Protesters in Victoria join marches across North America against President Trump’s immigration policies

Protesters in Victoria join marches across North America against President Trump's immigration policies

WATCH: Their message is clear: keep families together. Today, thousands of marches took place right across the continent to protest President Trump’s immigration policies. Kori Sidaway has more now on the demonstration in Victoria. 

First-time protesters young and old gathered today in Victoria to protest the Trump administration’s zero-tolerance immigration policy which has separated families at the Mexico-US border.

“One day our kids are going to look at us and say what did you do to help?” asked Presley White.

Presley’s voice joined a chorus across North America. Dozens of marches were held across Canada, over 700 were held in the United States, they were even held as far as London, England.

Their message was united: keep families together.

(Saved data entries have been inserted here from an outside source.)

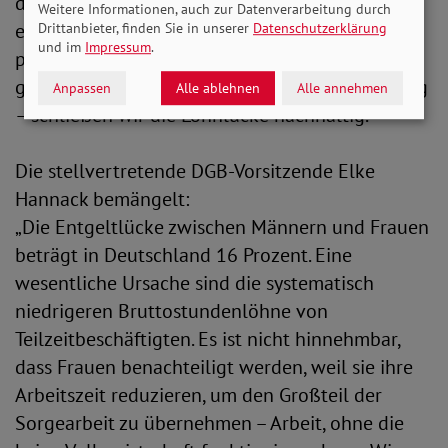
die es Frauen und Männern gleichermaßen
Weitere Informationen, auch zur Datenverarbeitung durch
ermöglichen, Erwerbs- und Sorgearbeit
Drittanbieter, finden Sie in unserer
Datenschutzerklärung
und im
Impressum
.
partnerschaftlich zu teilen. Erst wenn beides
gleich viel wert ist – Zeit, Geld und Anerkennung
Anpassen
Alle ablehnen
Alle annehmen
– schließen wir die Lohnlücke nachhaltig.“
Die stellvertretende DGB-Vorsitzende Elke
Hannack bemängelt:
„Die Entgeltlücke zwischen Männern und Frauen
beträgt in Deutschland 16 Prozent. Eine
wesentliche Ursache sind die systematisch
niedrigeren Bruttostundenlöhne von
Teilzeitbeschäftigten. Es ist nicht hinnehmbar,
dass Frauen benachteiligt werden, weil sie ihre
Arbeitszeit reduzieren, um den Großteil der
Sorgearbeit zu übernehmen – Arbeit, ohne die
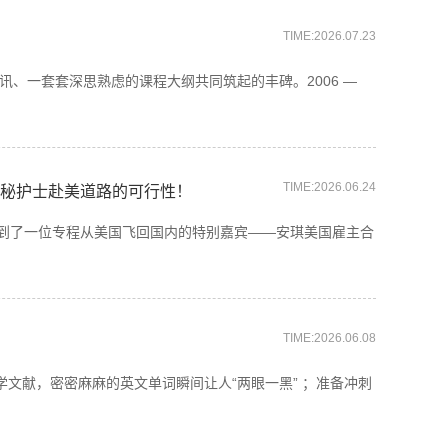
TIME:2026.07.23
、一套套深思熟虑的课程大纲共同筑起的丰碑。2006 —
TIME:2026.06.24
秘护士赴美道路的可行性！
请到了一位专程从美国飞回国内的特别嘉宾——安琪美国雇主合
TIME:2026.06.08
文献，密密麻麻的英文单词瞬间让人“两眼一黑” ；准备冲刺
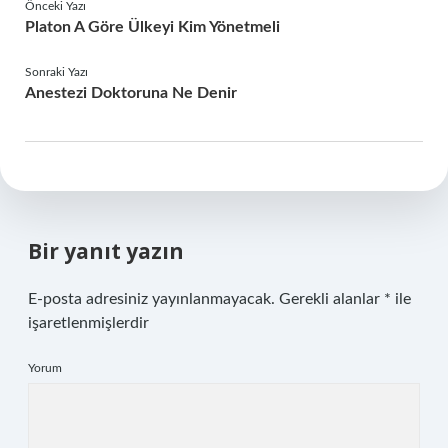
Önceki Yazı
Platon A Göre Ülkeyi Kim Yönetmeli
Sonraki Yazı
Anestezi Doktoruna Ne Denir
Bir yanıt yazın
E-posta adresiniz yayınlanmayacak.
Gerekli alanlar
*
ile
işaretlenmişlerdir
Yorum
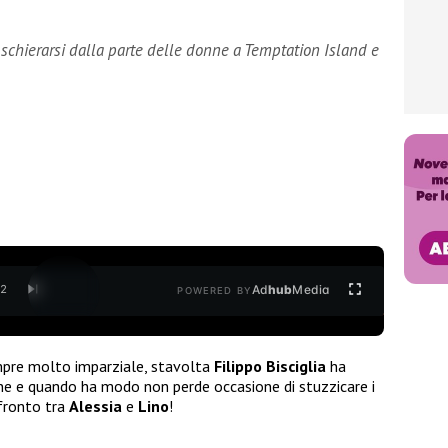
i schierarsi dalla parte delle donne a Temptation Island e
Ad
hub
Media
/
2
POWERED BY
pre molto imparziale, stavolta
Filippo Bisciglia
ha
ne e quando ha modo non perde occasione di stuzzicare i
nfronto tra
Alessia
e
Lino
!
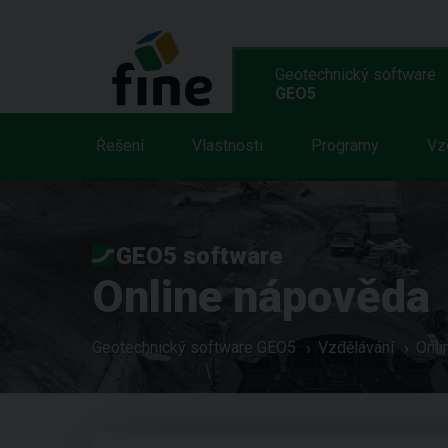
Geotechnický software
GEO5
Řešení
Vlastnosti
Programy
Vz
GEO5 software
Online nápověda
Geotechnický software GEO5
Vzdělávání
Onli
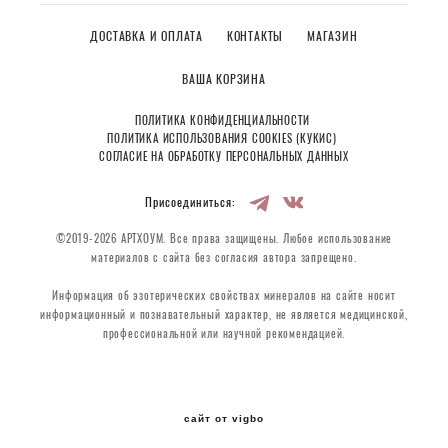
ДОСТАВКА И ОПЛАТА
КОНТАКТЫ
МАГАЗИН
ВАША КОРЗИНА
ПОЛИТИКА КОНФИДЕНЦИАЛЬНОСТИ
ПОЛИТИКА ИСПОЛЬЗОВАНИЯ COOKIES (КУКИС)
СОГЛАСИЕ НА ОБРАБОТКУ ПЕРСОНАЛЬНЫХ ДАННЫХ
Присоединиться:
©2019-2026 АРТХОУМ. Все права защищены. Любое использование
материалов с сайта без согласия автора запрещено.
Информация об эзотерических свойствах минералов на сайте носит
информационный и познавательный характер, не является медицинской,
профессиональной или научной рекомендацией.
сайт от vigbo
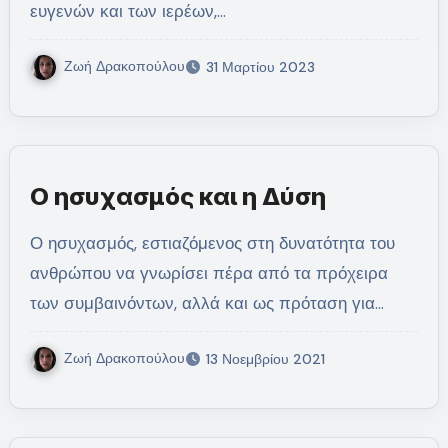
ευγενών και των ιερέων,…
Ζωή Δρακοπούλου
31 Μαρτίου 2023
Ο ησυχασμός και η Δύση
Ο ησυχασμός, εστιαζόμενος στη δυνατότητα του
ανθρώπου να γνωρίσει πέρα από τα πρόχειρα
των συμβαινόντων, αλλά και ως πρόταση για…
Ζωή Δρακοπούλου
13 Νοεμβρίου 2021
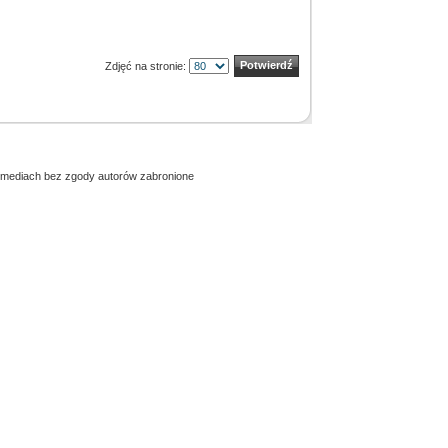
Zdjęć na stronie:
h mediach bez zgody autorów zabronione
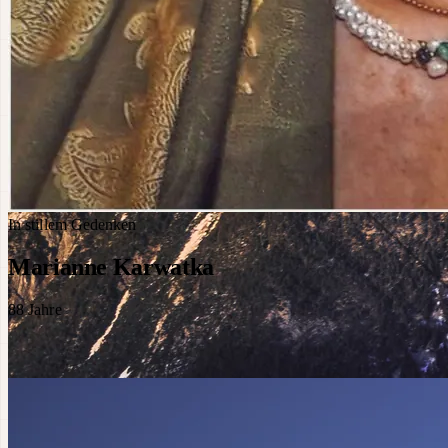
In stillem Gedenken
Marianne Karwatka
88
Jahre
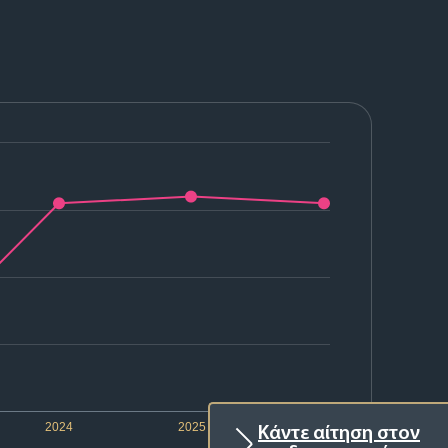
2024
2025
2026
Κάντε αίτηση στον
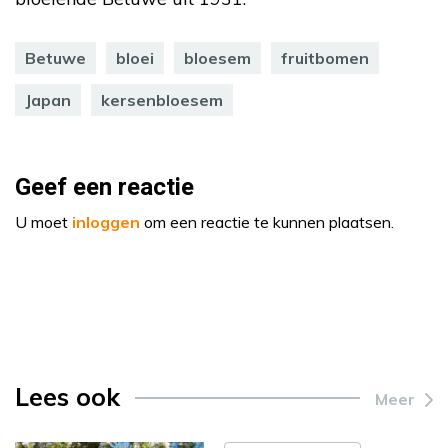
Betuwe
bloei
bloesem
fruitbomen
Japan
kersenbloesem
Geef een reactie
U moet
inloggen
om een reactie te kunnen plaatsen.
Lees ook
Meer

“We owe it to the kids to get them back to their families and also to get them counselling and support and mental health care after all the atrocities they just endured,” said Presley.

President Donald Trump recently ordered that the families no longer be separated, but there’s no clear word on how or when the more than 2,000 children will reunite with their loved ones.

“Oh it’s absolutely not enough,” said Presley.

“There’s still kids separated and they’re going through so much trauma, and we also aren’t fully aware of the story of what’s happening in the places, I think it’s going to be a lot worse than we think it is.”

Here in Victoria and across Canada, the protests acted as a stark reminder of Canada’s own history separating indigenous families.

“Remember that we are all connected. They might put people in cages, they might put people boarding schools, they might find other ways to hurt people and children, but that connection can never be truly be broken,” said one speaker at the event, referring to the not so far away history of residential schools and the Sixties Scoop.

Both took Indigenous children away from their communities and families.